%%
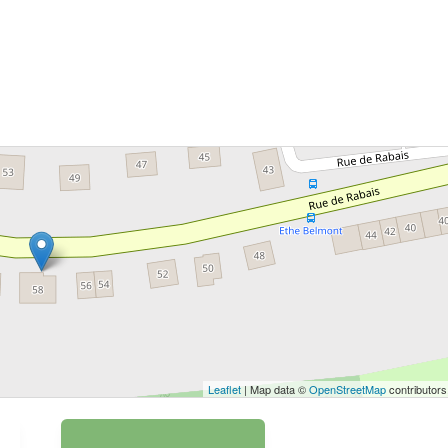
 bouton pour afficher la carte.
Voir la carte
Leaflet
| Map data ©
OpenStreetMap
contributors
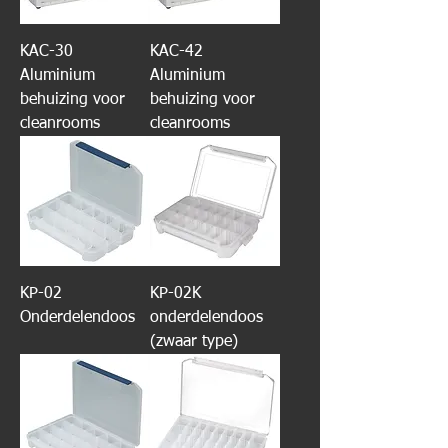
KAC-30
KAC-42
Aluminium
Aluminium
behuizing voor
behuizing voor
cleanrooms
cleanrooms
KP-02
KP-02K
Onderdelendoos
onderdelendoos
(zwaar type)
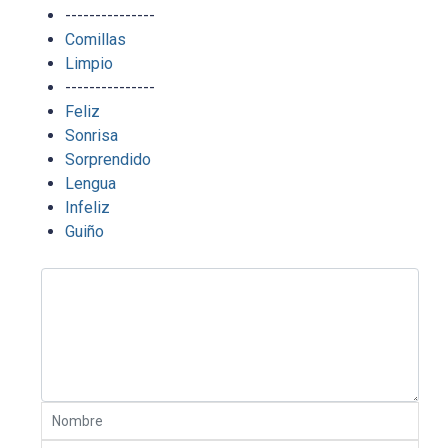
---------------
Comillas
Limpio
---------------
Feliz
Sonrisa
Sorprendido
Lengua
Infeliz
Guiño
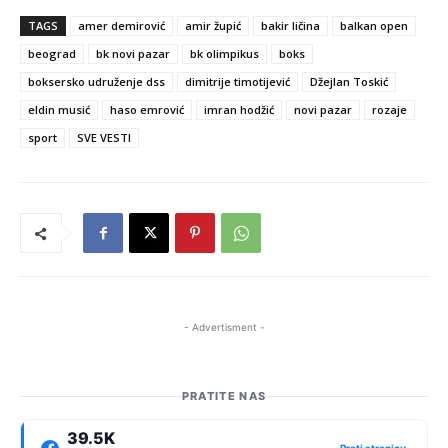
TAGS
amer demirović
amir župić
bakir ličina
balkan open
beograd
bk novi pazar
bk olimpikus
boks
boksersko udruženje dss
dimitrije timotijević
Džejlan Toskić
eldin musić
haso emrović
imran hodžić
novi pazar
rozaje
sport
SVE VESTI
- Advertisment -
PRATITE NAS
39.5K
%%
### TASK DETAILS
Omit the pictures, then output every record exactly as given.

### ANSWER TO THIS PROBLEM
 bouton pour afficher la carte.
Voir la carte
Leaflet
| Map data ©
OpenStreetMap
contributors
KAC-30
KAC-42
Aluminium
Aluminium
behuizing voor
behuizing voor
cleanrooms
cleanrooms
KP-02
KP-02K
Onderdelendoos
onderdelendoos
(zwaar type)
---------------
Comillas
Limpio
---------------
Feliz
Sonrisa
Sorprendido
Lengua
Infeliz
Guiño
TAGS
amer demirović
amir župić
bakir ličina
balkan open
beograd
bk novi pazar
bk olimpikus
boks
boksersko udruženje dss
dimitrije timotijević
Džejlan Toskić
eldin musić
haso emrović
imran hodžić
novi pazar
rozaje
sport
SVE VESTI
- Advertisment -
PRATITE NAS
39.5K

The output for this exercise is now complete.